他にも、Gaudiyの「ゆるキャラ」をつくる非公式プロジェクト推進や、中長期を見据えた採用ブランディングの議論、グローバル化に向けた英語学習や気になるサービスの調査など、さまざまな取り組みが自発的に行われています。
運用開始して2ヶ月、社員が感じる成果と課題
このように、新しい動きが生まれているEMPOWER-DAYですが、もちろん課題もあります。
運用後2ヶ月の時点で振り返りアンケートを取ったので、ポジティブ・ネガティブ両面のリアルな声を公開します(一部抜粋)
「メリハリがついた」「今まで時間を割きづらかった課題に取り組めるようになった」などのメリットが感じられている一方で、「週4になった業務dayの生産性をどう高めていくか」などが主な課題として挙がっていました。
単純に計算すると稼働時間が80%になるので、今後も継続するには、月火木金の時間の使い方を改革レベルで変えていく必要があると考えています。
まだスタートライン。

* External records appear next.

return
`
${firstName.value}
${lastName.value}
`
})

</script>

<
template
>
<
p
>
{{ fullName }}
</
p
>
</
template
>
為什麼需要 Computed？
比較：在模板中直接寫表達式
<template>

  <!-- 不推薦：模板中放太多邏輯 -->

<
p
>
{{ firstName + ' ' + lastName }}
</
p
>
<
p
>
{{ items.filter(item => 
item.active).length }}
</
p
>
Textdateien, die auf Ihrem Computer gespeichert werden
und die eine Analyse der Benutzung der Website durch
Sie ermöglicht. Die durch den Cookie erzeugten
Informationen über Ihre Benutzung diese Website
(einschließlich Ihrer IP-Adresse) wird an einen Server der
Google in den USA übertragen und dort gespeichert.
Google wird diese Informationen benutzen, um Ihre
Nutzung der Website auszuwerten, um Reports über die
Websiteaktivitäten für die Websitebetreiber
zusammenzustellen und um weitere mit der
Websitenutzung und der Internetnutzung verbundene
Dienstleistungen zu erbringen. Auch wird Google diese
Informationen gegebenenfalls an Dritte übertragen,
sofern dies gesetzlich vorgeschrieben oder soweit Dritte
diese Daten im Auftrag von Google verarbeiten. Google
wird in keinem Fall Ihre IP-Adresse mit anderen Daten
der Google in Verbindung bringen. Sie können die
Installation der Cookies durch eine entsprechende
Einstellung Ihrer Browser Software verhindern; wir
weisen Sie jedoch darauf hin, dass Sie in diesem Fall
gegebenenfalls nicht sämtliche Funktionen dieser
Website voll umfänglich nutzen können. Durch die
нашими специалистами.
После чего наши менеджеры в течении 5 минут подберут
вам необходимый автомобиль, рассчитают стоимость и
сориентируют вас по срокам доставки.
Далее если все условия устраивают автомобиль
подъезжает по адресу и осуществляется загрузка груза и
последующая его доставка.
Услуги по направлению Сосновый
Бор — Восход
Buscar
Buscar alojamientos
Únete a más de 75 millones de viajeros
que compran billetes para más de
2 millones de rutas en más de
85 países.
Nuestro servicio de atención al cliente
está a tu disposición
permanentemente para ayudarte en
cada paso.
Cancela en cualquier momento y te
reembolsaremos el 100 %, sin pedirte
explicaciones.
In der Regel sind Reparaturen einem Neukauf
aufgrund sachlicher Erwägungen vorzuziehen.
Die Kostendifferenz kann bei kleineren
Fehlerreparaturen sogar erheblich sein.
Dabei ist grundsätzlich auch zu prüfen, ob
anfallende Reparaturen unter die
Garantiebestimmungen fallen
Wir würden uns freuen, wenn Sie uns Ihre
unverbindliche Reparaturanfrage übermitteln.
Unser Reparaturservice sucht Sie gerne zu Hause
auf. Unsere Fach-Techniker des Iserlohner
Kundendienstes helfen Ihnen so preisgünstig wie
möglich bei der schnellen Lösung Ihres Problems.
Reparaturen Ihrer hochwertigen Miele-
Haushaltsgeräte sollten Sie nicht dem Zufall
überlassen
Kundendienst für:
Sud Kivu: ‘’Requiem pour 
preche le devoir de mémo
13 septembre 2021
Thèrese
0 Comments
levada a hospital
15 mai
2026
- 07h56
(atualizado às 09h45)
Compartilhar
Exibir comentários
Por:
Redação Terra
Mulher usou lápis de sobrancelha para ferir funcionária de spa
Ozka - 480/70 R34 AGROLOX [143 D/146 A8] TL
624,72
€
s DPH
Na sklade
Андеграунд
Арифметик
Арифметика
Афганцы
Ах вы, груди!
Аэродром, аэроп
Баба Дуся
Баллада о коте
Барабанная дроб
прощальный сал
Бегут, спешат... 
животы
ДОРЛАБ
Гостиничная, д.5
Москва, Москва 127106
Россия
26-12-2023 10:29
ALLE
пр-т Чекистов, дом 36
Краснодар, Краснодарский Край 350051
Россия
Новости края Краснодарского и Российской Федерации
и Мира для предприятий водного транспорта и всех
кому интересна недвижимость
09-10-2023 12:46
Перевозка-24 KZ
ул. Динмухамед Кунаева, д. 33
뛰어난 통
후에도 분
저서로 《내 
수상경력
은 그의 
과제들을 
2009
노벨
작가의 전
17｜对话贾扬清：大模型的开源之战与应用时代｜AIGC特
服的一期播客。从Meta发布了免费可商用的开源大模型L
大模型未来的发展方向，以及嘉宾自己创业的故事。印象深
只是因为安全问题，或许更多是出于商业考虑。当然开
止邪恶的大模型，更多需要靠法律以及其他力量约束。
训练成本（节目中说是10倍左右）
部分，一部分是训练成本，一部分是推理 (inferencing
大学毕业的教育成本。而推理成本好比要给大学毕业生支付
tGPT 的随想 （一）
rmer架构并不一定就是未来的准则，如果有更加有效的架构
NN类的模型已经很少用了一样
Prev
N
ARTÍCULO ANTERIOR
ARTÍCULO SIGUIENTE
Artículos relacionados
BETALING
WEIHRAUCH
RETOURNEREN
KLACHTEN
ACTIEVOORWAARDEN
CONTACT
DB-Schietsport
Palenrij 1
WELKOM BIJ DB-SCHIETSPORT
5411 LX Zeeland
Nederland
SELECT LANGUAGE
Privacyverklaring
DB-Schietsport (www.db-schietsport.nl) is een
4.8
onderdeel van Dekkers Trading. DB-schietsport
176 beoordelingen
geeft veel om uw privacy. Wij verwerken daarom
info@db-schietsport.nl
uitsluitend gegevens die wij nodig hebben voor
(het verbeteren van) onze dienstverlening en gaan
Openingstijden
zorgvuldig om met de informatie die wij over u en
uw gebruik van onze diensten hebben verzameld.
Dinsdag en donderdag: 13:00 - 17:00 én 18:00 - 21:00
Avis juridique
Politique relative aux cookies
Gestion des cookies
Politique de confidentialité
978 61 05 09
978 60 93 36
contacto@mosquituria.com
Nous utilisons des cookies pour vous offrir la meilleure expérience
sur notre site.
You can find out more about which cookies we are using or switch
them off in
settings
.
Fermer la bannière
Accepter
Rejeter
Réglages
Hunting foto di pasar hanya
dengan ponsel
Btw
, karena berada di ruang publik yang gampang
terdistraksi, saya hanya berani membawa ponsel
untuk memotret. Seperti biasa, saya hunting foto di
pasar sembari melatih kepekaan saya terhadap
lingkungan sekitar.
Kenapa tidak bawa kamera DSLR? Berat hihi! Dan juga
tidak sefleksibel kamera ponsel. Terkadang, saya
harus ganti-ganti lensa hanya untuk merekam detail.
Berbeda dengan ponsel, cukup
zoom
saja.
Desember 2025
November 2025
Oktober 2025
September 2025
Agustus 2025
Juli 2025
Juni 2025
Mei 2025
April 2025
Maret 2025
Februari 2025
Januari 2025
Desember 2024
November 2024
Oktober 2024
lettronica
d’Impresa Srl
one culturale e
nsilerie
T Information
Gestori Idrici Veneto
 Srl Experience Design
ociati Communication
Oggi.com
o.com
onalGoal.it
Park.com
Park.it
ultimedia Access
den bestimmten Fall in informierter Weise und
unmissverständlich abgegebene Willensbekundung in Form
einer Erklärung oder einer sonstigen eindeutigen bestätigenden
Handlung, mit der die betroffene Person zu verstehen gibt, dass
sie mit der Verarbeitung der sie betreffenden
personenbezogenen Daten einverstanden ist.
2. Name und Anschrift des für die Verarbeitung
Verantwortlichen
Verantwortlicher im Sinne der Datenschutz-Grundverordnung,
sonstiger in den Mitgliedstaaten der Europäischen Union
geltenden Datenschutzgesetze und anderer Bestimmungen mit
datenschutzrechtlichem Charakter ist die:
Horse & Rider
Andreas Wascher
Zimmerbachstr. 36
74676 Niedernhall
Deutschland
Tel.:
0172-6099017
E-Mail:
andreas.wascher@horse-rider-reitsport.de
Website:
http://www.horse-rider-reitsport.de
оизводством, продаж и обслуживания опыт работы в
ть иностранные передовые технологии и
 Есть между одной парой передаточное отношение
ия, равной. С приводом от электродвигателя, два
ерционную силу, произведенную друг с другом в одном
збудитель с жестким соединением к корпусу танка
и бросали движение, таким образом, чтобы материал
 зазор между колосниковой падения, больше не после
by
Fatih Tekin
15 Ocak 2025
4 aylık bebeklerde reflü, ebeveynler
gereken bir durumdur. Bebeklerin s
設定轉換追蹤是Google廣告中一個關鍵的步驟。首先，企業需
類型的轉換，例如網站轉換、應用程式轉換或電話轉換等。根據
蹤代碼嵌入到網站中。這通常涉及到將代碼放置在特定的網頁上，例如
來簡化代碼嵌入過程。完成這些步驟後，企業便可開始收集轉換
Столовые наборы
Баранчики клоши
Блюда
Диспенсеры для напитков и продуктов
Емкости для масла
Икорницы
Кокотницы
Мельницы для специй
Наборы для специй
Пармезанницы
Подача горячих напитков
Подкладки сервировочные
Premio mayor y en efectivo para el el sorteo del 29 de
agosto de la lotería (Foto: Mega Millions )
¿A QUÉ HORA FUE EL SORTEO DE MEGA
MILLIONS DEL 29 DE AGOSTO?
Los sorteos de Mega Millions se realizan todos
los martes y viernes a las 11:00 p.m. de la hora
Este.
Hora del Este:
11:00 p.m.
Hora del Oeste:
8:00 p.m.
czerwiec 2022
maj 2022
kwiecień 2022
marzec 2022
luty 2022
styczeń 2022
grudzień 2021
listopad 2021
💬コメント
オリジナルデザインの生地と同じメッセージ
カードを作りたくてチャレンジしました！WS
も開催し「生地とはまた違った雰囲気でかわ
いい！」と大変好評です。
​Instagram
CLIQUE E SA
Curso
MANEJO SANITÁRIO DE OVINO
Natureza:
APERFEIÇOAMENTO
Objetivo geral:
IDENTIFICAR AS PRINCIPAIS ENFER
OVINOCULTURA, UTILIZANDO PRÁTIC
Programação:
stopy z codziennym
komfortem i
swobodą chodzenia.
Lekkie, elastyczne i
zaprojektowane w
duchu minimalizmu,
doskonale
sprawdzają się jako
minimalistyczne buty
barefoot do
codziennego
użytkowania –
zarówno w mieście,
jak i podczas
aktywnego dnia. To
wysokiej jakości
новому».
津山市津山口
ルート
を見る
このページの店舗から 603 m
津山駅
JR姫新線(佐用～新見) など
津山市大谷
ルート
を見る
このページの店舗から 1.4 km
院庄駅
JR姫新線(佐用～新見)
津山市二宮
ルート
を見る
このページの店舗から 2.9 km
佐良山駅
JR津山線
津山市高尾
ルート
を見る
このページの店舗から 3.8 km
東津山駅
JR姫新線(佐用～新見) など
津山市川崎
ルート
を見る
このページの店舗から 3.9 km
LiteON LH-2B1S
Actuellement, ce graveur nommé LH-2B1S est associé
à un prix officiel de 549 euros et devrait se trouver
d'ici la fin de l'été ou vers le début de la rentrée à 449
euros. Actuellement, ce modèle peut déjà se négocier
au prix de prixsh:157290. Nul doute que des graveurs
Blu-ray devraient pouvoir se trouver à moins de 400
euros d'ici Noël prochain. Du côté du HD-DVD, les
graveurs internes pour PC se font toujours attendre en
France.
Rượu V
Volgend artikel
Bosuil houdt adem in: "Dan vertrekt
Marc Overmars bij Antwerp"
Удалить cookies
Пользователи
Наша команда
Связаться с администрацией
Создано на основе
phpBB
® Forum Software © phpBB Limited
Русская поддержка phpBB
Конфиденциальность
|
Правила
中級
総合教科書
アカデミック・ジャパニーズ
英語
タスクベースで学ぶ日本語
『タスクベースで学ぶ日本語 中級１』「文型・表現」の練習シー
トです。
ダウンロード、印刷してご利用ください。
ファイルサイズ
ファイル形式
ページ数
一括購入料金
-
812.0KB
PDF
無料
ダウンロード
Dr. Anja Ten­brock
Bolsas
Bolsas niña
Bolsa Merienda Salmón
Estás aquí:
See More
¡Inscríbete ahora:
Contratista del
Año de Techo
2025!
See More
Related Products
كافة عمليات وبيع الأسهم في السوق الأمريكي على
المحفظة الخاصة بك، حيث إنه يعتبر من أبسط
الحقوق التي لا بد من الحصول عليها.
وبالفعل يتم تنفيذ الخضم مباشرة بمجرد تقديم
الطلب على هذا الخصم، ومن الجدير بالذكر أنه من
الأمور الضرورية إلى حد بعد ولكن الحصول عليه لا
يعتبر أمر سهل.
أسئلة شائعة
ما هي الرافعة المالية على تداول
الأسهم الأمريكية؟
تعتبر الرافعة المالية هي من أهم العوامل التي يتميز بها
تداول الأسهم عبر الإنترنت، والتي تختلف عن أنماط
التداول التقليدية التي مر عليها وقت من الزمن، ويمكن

実験を繰り返して改善していく。
さいごにお伝えしたいのは、EMPOWER-DAYは、まだスタートラインに立ったばかりです。あくまで "v1" なので、ここからみんなでブラッシュアップしていきたいと思っています。
その目的は「中長期的な探索ができる時間をつくり、事業成長につなげること」なので、もしやってみて成果につながらないのであれば、制度自体の存続を見直すこともあるかもしれません。
ですが現状は、まだまだ改善すべき課題はあれど、メリットを感じている部分も多くあります。僕自身、水曜の午前中に家族と過ごす時間が取れたり、忙しそうで遠慮しがちだった他職種とのコラボレーションがしやすくなったりと、ポジティブな変化をたくさん感じています。
Gaudiyのクレドのひとつに「超守-破離」というものがありますが、日々の業務に追われて「超守(=徹底的にリサーチすること)」の時間が十分に取れなかったり、土日に補っている人もいたりして自分自身としても課題感のある部分だったので、今回の制度をローンチできてよかったです。
そしてGaudiyだけでなく、個々人がエンパワメントされて、事業成長にもつながるような新しい働き方が「世の中のStandard」になれば嬉しく思います。